K-pairs with smallest sum in 2 arrays In Java.

You are given two integer arrays nums1 and nums2 sorted in ascending order and an integer k.

Define a pair (u,v) which consists of one element from the first array and one element from the second array.

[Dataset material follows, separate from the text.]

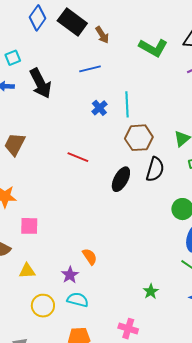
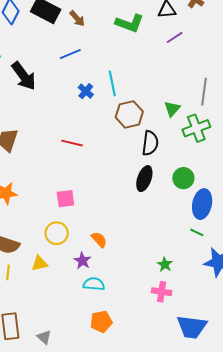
black ellipse: (121, 179) -> (144, 179), moved
pink square: (29, 226) -> (65, 199), moved
yellow circle: (43, 306) -> (57, 233), moved
pink cross: (128, 329) -> (162, 292), moved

Find the k pairs (u₁,v₁),(u₂,v₂) …(u_k,v_k) with the smallest sums.

Examples:

Input : arr1[ ] = {1, 7, 11}

arr2[ ] = {2, 4, 6}

k = 3

Output : [1, 2], [1, 4], [1, 6]

Explanation: The first 3 pairs are returned from the sequence [1, 2], [1, 4], [1, 6], [7, 2], [7, 4], [11, 2], [7, 6], [11, 4], [11, 6]

ALGORITHM:

Check for null conditions.
Create a 2d List with values based on the given elements.
Sort the pairs according to Sum.
Return the Sublist of the list till K.

Java code :

class prepinsta {
    public List<List<Integer>> kPairs(int[] nums1, int[] nums2, int k) {
        List<List<Integer>> ans = new ArrayList<List<Integer>>();
        if(nums1 == null || nums2 == null ||nums1.length ==0 || nums2.length ==0)
            return ans;
        
        for(int i=0; i<nums1.length; i++)
        {
            for(int j=0; j<nums2.length; j++)
            {
            List<Integer> row = new ArrayList<Integer>();
            row.add(nums1[i]);
            row.add(nums2[j]);
            ans.add(row);    
            }
        }
        
        Collections.sort(ans, (x,y)-> (x.get(0)+x.get(1)) – (y.get(0) + y.get(1)));
        if(k < ans.size())
            ans = ans.subList(0,k);
        return ans;
    }
}

Output:

Input :  arr1[] = {1, 7, 11}
         arr2[] = {2, 4, 6}
         k = 3
Output : [1, 2],
         [1, 4],
         [1, 6]